Saat itu juga aku mengabari staf Masjid Umar bin Khatabb untuk proses akad besok. Ruqaya ingin menikah di masjid ini. Karena aku juga mengajar di masjid ini, jadi banyak pihak yang turut membantu dengan suka rela pernikahan kami.
***
“Wah, cakep sekali sampean, Mas. Makin keluar nih aura kebahagiaan calon pengantin.” Goda Hafiz saat melihatku keluar kamar dengan pakaian pengantin.
“Dari dulu mas memang sudah cakep. Hehehe..” Karena kejadian semalam, Hafiz tidak jadi pulang ke asrama. Ia menginap di rumahku untuk membantu proses acara hari ini. Ruqaya sendiri menginap di apartemen Sarah. Jam sembilan kami tiba di masjid dan langsung proses akad dilaksanakan.
“Saya terima nikah dan kawinnya Ruqaya binti Jhon Muller dengan mas kawin seperangkat alat sholat, sebuah Al-Quran, dan uang sebesar 15.000 Euro dibayar tunai.”
“Sah? Barakallahulaka..,”
***
“Mas, kita ngaji bareng yuk?” Ajakmu setelah kita sholat subuh bersama. Aku tersenyum mendengarnya. Istriku tercinta langsung mengambil dua Al-Quran yang terletak di atas meja kerjaku.
“Mas yang baca terlebih dahulu, setelah itu baru saya.”
Aku memulai dengan ta'awudz dan basmalah. Kubaca surah Ar-Rahman. Hingga pada kalimat, “Maka nikmat Tuhanmu yang mana lagi yang kau dustakan” Ruqaya menangis. Terus menangis sesengkuan.
Aku memberhentikan bacaanku, “Kamu tidak apa-apa Dinda?”

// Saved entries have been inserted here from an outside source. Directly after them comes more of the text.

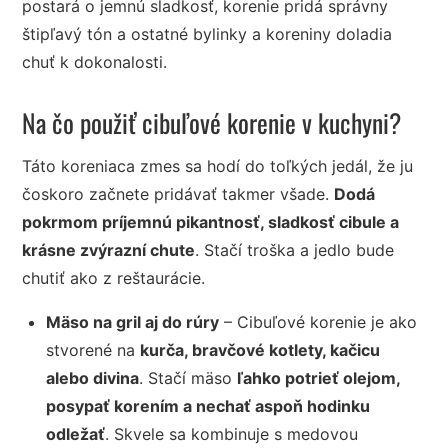
postará o jemnú sladkosť, korenie pridá správny
štipľavý tón a ostatné bylinky a koreniny doladia
chuť k dokonalosti.
Na čo použiť cibuľové korenie v kuchyni?
Táto koreniaca zmes sa hodí do toľkých jedál, že ju
čoskoro začnete pridávať takmer všade.
Dodá
pokrmom príjemnú pikantnosť, sladkosť cibule a
krásne zvýrazní chute
. Stačí troška a jedlo bude
chutiť ako z reštaurácie.
Mäso na gril aj do rúry
– Cibuľové korenie je ako
stvorené na
kurča, bravčové kotlety, kačicu
alebo divina
. Stačí mäso
ľahko potrieť olejom,
posypať korením a nechať aspoň hodinku
odležať
. Skvele sa kombinuje s medovou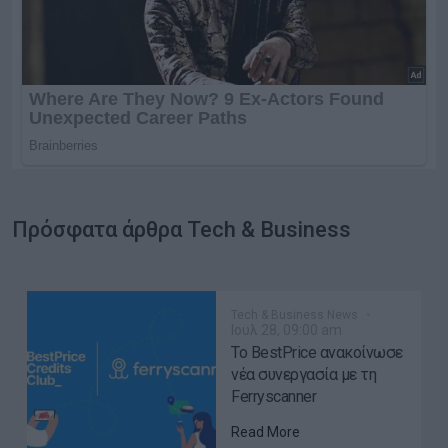
Πρόσφατα άρθρα Tech & Business
Tech & Business News
Ιουλ 28, 09:00 am
Το BestPrice ανακοίνωσε
νέα συνεργασία με τη
Ferryscanner
Read More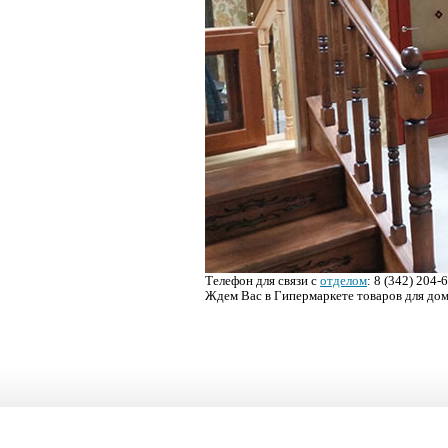
Телефон для связи с
отделом
: 8 (342) 204-
Ждем Вас в Гипермаркете товаров для дома 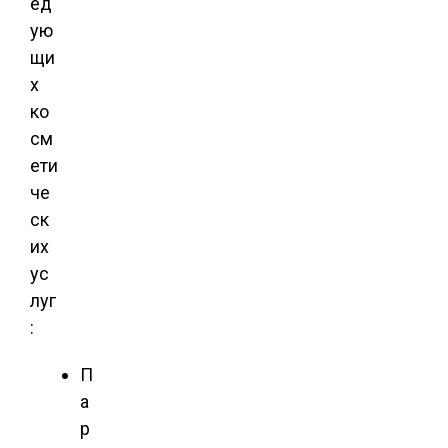
ед
ую
щи
х
ко
см
ети
че
ск
их
ус
луг
:
П
а
р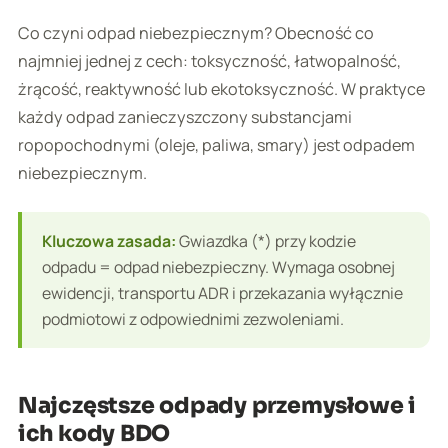
Co czyni odpad niebezpiecznym? Obecność co
najmniej jednej z cech: toksyczność, łatwopalność,
żrącość, reaktywność lub ekotoksyczność. W praktyce
każdy odpad zanieczyszczony substancjami
ropopochodnymi (oleje, paliwa, smary) jest odpadem
niebezpiecznym.
Kluczowa zasada:
Gwiazdka (*) przy kodzie
odpadu = odpad niebezpieczny. Wymaga osobnej
ewidencji, transportu ADR i przekazania wyłącznie
podmiotowi z odpowiednimi zezwoleniami.
Najczęstsze odpady przemysłowe i
ich kody BDO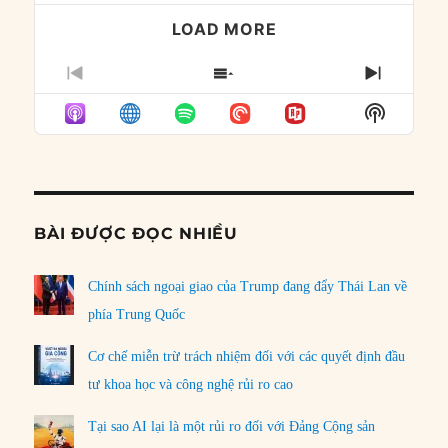
LOAD MORE
PREVIOUS
SHOW
NEXT
EPISODE
EPISODES
EPISO
Show
LIST
Podcast
Informat
BÀI ĐƯỢC ĐỌC NHIỀU
Chính sách ngoại giao của Trump đang đẩy Thái Lan về
phía Trung Quốc
Cơ chế miễn trừ trách nhiệm đối với các quyết định đầu
tư khoa học và công nghệ rủi ro cao
Tại sao AI lại là một rủi ro đối với Đảng Cộng sản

“Saya merasa bersyukur sekali dengan nikmat yang Allah berikan. Kamu tahu mas, kamu adalah jembatan cahaya dari cahaya yang kudapatkan.”
“Maksud Dinda?
“Kamu tahu kan saya mendapat hidayah untuk memeluk islam karena mendengar bacaan Al-Quran di masjid Umar? dan orang yang membaca Al-Quran itu adalah kamu mas. Dan saya tidak menyangka karena pada akhirnya kamu juga yang menyelamatkan hidup saya dari keterasingan keluarga sendiri. Kamu memuliakan saya dengan menjadikan saya pendamping hidupmu. Maka nikmat Allah yang mana lagi yang saya dustakan? Allah sangat menyayangi saya.” Ucapnya masih dengan tangis sesengkuan.

“Allah menyayangi kita, Dinda. Mas juga sangat bersyukur memiliki istri soleha seperti Dinda yang terus giat mempelajari islam. Menyukai semua hal tentang islam. Begitu sami’na wa atho’na terhadap seruan Allah. Kamu yang mas pinta untuk menjadi bidadari surga mas kelak.” Aku mencium dahinya. Ia tenang, diam dalam pelukku.